Inside the Race to Secure the F1 Las Vegas Grand Prix

Each Formula 1 race weekend is essentially a pop-up event in a different city around the world, bringing together 10 teams, their cars and their entire mobile infrastructure in Australia, Singapore, Monaco and beyond. This weekend’s Las Vegas Grand Prix is particularly unpredictable, as it is the debut of Formula 1 in Sin City. Cold weather and unreliable drain cover on the track have already injected some chaos into the show. But as they prepared for the event, cybersecurity specialists from McLaren Racing, the city of Las Vegas and security firm Darktrace told WIRED they weren’t letting that deter them: all their work was to expect the unexpected.
Major live sporting events are a prime target for hackers because they are large, highly visible and attract international attention. Russia notorious attempt to target the 2018 Winter Olympics in South Korea, for example, disruptive attacks and hacks aimed at gathering information were included. All sports now incorporate advanced elements of digital analysis and quantified performance, but Formula 1 is a particularly data-intensive sport. Race cars are essentially giant sensor networks that move at over 200 miles per hour, generating enormous amounts of information. The quicker teams can analyze the numbers from the track, the quicker they can determine strategies and modifications to use in real time or in preparation for the final race of the weekend. But a denial of service attack on one of a team’s engineering systems, one that disrupts their real-time communications, or theft of intellectual property, could be disastrous for an F1 team.
“We are a very public sport,” says Ed Green, head of business technology at McLaren. “Our people are known and where we race is known and what we do is known. And while there is a lot that is unknown about our operations, much of what we do is public so people can find information and start targeting us. So what we’re trying to do is make sure that security is part of the team and a complementary part of what we do.

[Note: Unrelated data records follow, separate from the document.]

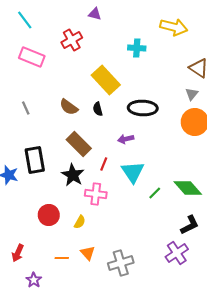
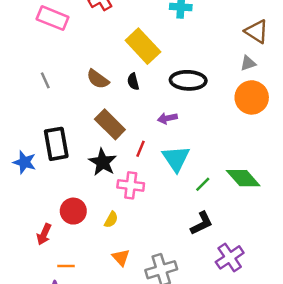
gray triangle: (192, 94) -> (248, 63), turned 32
black L-shape: (190, 225) -> (202, 223), moved
red arrow: (18, 253) -> (44, 234), moved
orange line: (62, 258) -> (66, 266), moved

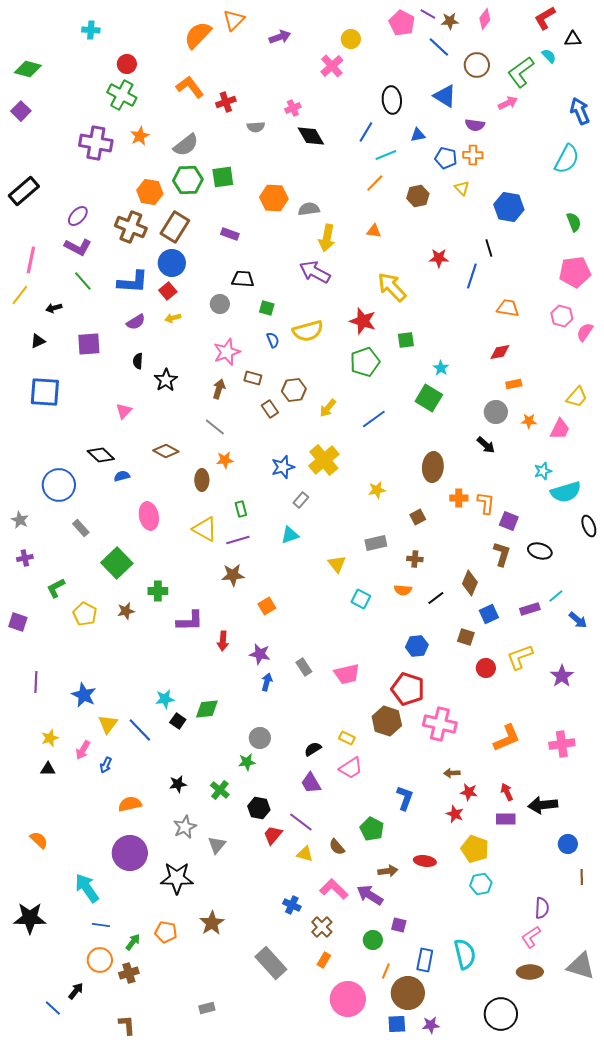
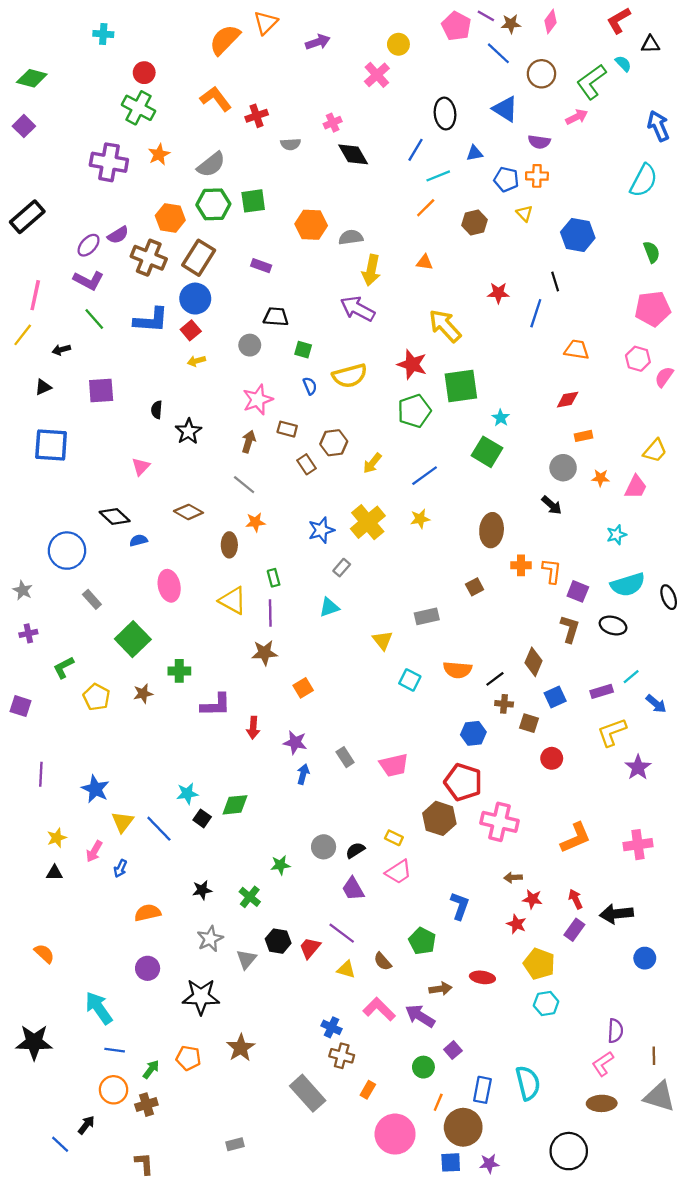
purple semicircle: (136, 322) -> (118, 235), moved
green square: (406, 340) -> (461, 386), size x1.8
yellow star: (377, 490) -> (420, 519), moved
cyan semicircle: (566, 492) -> (628, 585), moved
purple line: (238, 540) -> (270, 613), turned -75
brown cross: (415, 559) -> (504, 704), moved
orange semicircle: (403, 590) -> (457, 670), size x1.4
yellow L-shape: (520, 657) -> (612, 732), moved
gray circle: (260, 738) -> (324, 847), moved
black hexagon: (259, 808) -> (278, 941), moved
purple rectangle: (506, 819) -> (574, 930), turned -54
purple circle: (130, 853) -> (148, 968), size x0.6
brown line: (582, 877) -> (654, 1056), moved
purple square: (399, 925) -> (453, 1050), turned 35
brown cross: (322, 927) -> (342, 1056), moved, turned -30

Green describes McLaren’s setup at each race as “an extension of the office for the weekend.” The infrastructure is a kind of mobile data center where, for example, the ground team works remotely from the headquarters garage. This means that a crucial part of the entire operation is reducing the latency of the digital connection between the runway and home base – a geographic and network distance that varies significantly from weekend to weekend. ‘other as the season unfolds around the world. Green says that during Brazil’s race in Sao Paulo in early November, McLaren was connected to its headquarters in England just 223 milliseconds late.
“We pull 1.5 terabytes of data per weekend and run 50 million simulations over the course of a weekend. And I would divide the importance of cybersecurity into several different categories,” said Zak Brown, CEO of McLaren. “We own the design intellectual property for our race car, and these are highly confidential trade secrets that we move around a lot. We deal with third parties and run all over the world. And then we have all the data that’s happening on the race track, where we’re literally making split-second decisions.
Darktrace, which provides digital defense services for McLaren and has also worked for years with the city of Las Vegas on its cybersecurity, claims that phishing, business email compromiseand other scams are the types of attacks that its real-time, artificial intelligence-based threat monitoring system detects and blocks most often related to Formula 1, every day and during the weekends of race.